HammerDB Capture and Replay for Oracle
Jonas Mason, Senior Consultant
This blog covers using the capture replay feature of HammerDB, and helps the Oracle DBA and/or Tech Manager determine if this tool could provide value to their organization.
During the work that prompted my writing this blog, I generated trace files on a production Oracle 10g instance and replayed the converted trace files on an Oracle 12c development environment. The client’s original goal was to determine if this application’s SQL could be replayed on 12c without a significant rewrite that requires both QA and development time. The objective wasn’t as focused on changes in performance and explain plans between 10g and 12c, although this was considered an added benefit. Oracle’s Real Application Testing option would have been an excellent solution in this scenario, but was dismissed due to it’s high cost.

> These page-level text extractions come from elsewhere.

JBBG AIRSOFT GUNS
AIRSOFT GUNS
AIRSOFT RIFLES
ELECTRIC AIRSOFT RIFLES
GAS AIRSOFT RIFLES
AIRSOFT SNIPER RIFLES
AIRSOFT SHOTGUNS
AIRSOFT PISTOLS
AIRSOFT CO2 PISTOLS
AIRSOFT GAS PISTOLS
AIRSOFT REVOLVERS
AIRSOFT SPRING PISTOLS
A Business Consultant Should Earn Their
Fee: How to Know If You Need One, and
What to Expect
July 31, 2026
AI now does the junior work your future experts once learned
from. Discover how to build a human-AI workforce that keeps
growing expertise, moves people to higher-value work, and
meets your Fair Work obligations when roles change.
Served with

The free capture and replay feature of HammerDB was valuable for functional testing and yielded results that were useful. Statspack snapshots taken during SQL replay periods did provide some insight into instance and SQL wait events encountered. While SQL execution iteration and virtual user counts on replay scripts can be increased for performance and load testing purposes, this was not attempted in this scenario. While scaling up the execution of select statements in this way is feasible, scaling DML the same way is not possible.

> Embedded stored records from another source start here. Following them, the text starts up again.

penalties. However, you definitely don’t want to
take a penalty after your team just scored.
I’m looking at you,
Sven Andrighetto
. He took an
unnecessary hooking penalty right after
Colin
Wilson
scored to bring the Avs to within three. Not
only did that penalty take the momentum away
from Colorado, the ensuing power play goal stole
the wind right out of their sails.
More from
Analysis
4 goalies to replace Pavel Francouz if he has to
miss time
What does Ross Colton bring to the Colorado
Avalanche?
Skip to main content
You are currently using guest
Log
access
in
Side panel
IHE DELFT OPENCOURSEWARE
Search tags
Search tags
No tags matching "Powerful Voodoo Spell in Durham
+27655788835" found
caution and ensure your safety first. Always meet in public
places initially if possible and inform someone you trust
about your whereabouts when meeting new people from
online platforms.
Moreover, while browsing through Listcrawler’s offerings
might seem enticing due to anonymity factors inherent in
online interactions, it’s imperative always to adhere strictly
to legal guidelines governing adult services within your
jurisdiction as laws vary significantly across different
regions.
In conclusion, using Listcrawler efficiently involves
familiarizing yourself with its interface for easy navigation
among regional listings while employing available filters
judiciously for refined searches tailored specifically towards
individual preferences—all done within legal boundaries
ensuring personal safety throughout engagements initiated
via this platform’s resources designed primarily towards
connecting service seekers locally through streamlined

HammerDB’s capture replay feature assists with functional testing, and when coupled with other synthetic tests such as Swingbench, SLOB or Calibrate I/O, can provide useful datapoints when migrating or upgrading an Oracle database.

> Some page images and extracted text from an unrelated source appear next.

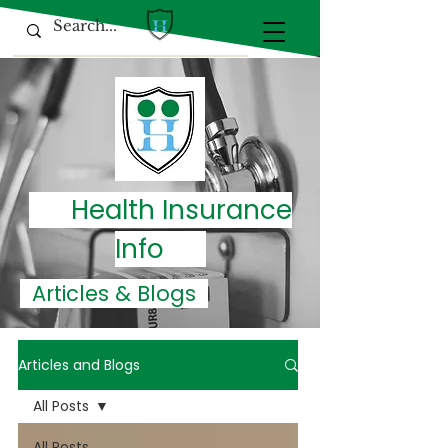
Health Insurance
Info
Articles & Blogs
Articles and Blogs
All Posts
All Posts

HammerDB requires that trace files be generated at the source with ‘10046 trace name context forever, level 4’. These trace files are then converted by HammerDB to tcl scripts. In this case, I captured an hour of production activity for our client by enabling the trigger below provided by HammerDB in their documentation. Update the trigger code with the user you wish to capture session activity for:
after logon on database begin if (user = '<USER_NAME_TO_BE_CAPTURED>') then execute immediate ‘alter session set events ''10046 trace name context forever, level 4'''; end if ; end; /
I had to increase the size of the max_dump_file_size on the source instance, as this was originally set small enough that generated trace files were truncated with no useful information. So, I reset the max_dump_dest size parameter to its default (UNLIMITED) prior to starting my trace capture the second time. I also confirmed that I had significant storage for the dump files created, and monitored this as trace files were generated.
In this case, I generated 828 trace files of varying sizes that consumed a total of 4.2 GB. Converting this number of trace files to tcl scripts was not practical, so I eliminated both small and very large trace files from the manual conversion task. I eliminated small trace files, as they didn’t contain much SQL anyway. I also eliminated very large trace files, as they would take a long time to convert and often failed.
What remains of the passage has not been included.